Problem to solve: The lines below, from the first through the one containing "Related changes", are to be given again exactly, with pictures left out and nothing added.

Provided entries:
※ ※ ※
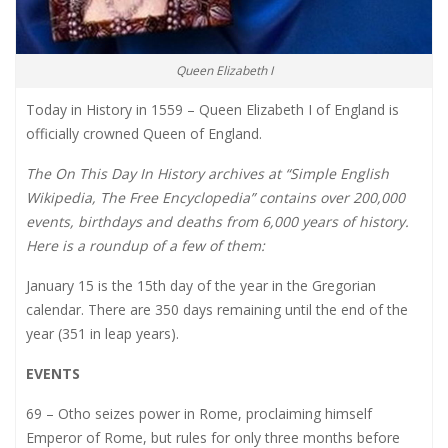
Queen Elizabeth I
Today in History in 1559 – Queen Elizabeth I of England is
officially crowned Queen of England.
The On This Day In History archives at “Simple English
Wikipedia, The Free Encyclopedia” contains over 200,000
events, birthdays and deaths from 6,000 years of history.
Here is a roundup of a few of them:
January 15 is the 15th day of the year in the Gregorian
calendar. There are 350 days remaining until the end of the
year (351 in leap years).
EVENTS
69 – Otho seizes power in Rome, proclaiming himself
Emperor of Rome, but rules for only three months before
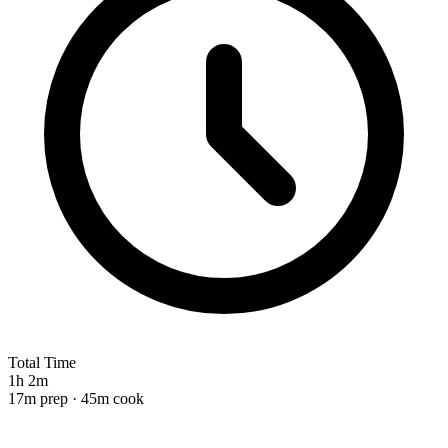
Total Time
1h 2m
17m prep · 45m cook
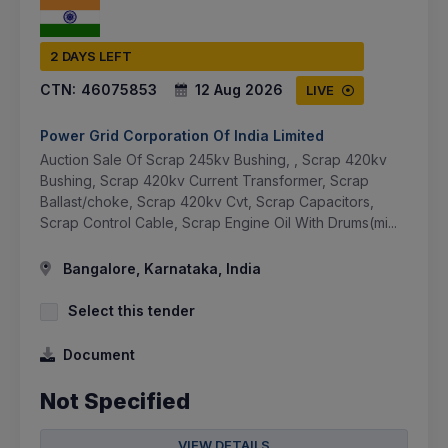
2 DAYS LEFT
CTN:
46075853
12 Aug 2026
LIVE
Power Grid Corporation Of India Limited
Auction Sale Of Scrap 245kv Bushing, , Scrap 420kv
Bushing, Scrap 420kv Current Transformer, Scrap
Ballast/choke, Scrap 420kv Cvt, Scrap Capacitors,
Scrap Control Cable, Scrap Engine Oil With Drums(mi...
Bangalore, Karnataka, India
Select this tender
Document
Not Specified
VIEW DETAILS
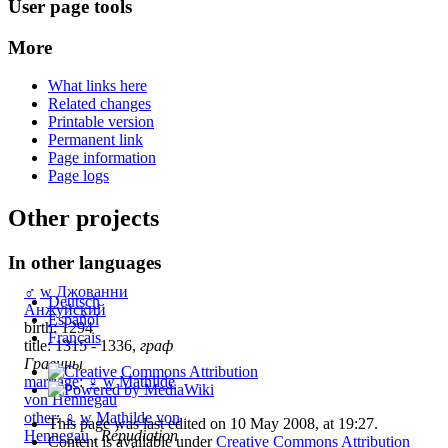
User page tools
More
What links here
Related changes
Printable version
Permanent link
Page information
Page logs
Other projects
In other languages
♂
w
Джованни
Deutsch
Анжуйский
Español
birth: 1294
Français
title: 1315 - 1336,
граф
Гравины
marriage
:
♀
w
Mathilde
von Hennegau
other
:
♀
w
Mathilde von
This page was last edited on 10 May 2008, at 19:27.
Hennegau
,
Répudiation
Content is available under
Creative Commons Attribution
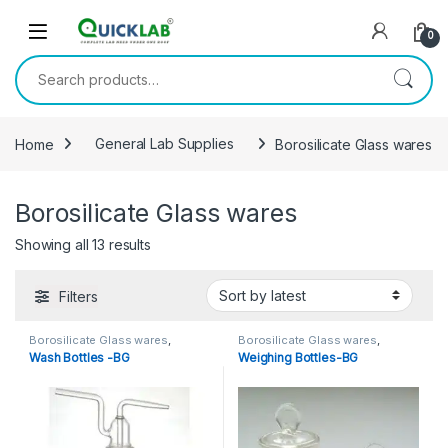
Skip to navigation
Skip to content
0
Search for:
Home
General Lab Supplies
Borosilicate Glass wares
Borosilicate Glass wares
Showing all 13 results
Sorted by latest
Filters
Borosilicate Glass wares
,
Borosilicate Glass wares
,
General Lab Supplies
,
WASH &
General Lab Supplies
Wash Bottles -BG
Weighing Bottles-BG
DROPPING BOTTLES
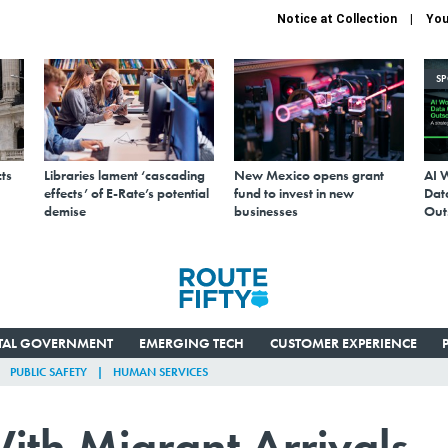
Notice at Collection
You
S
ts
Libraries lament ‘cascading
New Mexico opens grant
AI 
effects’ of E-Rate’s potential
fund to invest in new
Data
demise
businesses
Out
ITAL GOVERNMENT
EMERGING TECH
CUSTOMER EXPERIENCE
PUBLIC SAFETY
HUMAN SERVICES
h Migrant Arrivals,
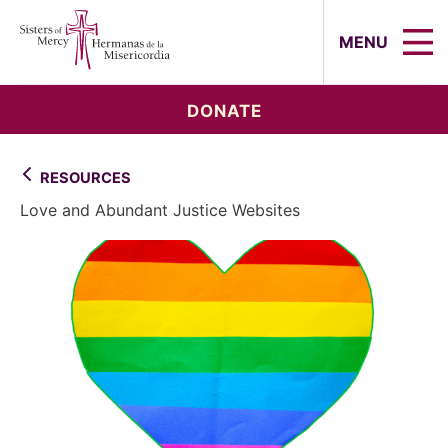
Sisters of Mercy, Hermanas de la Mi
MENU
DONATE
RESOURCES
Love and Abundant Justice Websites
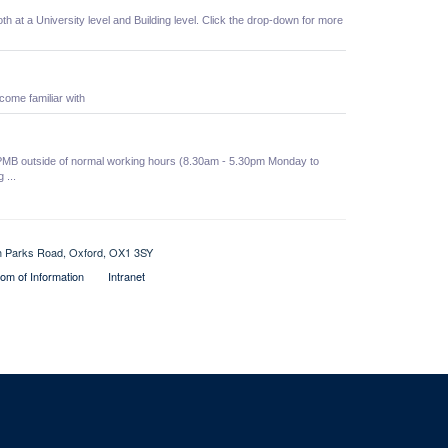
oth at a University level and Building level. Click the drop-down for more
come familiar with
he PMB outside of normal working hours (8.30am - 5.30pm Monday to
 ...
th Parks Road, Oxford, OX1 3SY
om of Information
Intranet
※ ※ ※
Finished task:
Queen Elizabeth I
Today in History in 1559 – Queen Elizabeth I of England is
officially crowned Queen of England.
The On This Day In History archives at “Simple English
Wikipedia, The Free Encyclopedia” contains over 200,000
events, birthdays and deaths from 6,000 years of history.
Here is a roundup of a few of them:
January 15 is the 15th day of the year in the Gregorian
calendar. There are 350 days remaining until the end of the
year (351 in leap years).
EVENTS
69 – Otho seizes power in Rome, proclaiming himself
Emperor of Rome, but rules for only three months before
Total Time
1h 2m
17m prep · 45m cook
2 DAYS LEFT
CTN:
46075853
12 Aug 2026
LIVE
Power Grid Corporation Of India Limited
Auction Sale Of Scrap 245kv Bushing, , Scrap 420kv
Bushing, Scrap 420kv Current Transformer, Scrap
Ballast/choke, Scrap 420kv Cvt, Scrap Capacitors,
Scrap Control Cable, Scrap Engine Oil With Drums(mi...
Bangalore, Karnataka, India
Select this tender
Document
Not Specified
VIEW DETAILS
User page tools
More
What links here
Related changes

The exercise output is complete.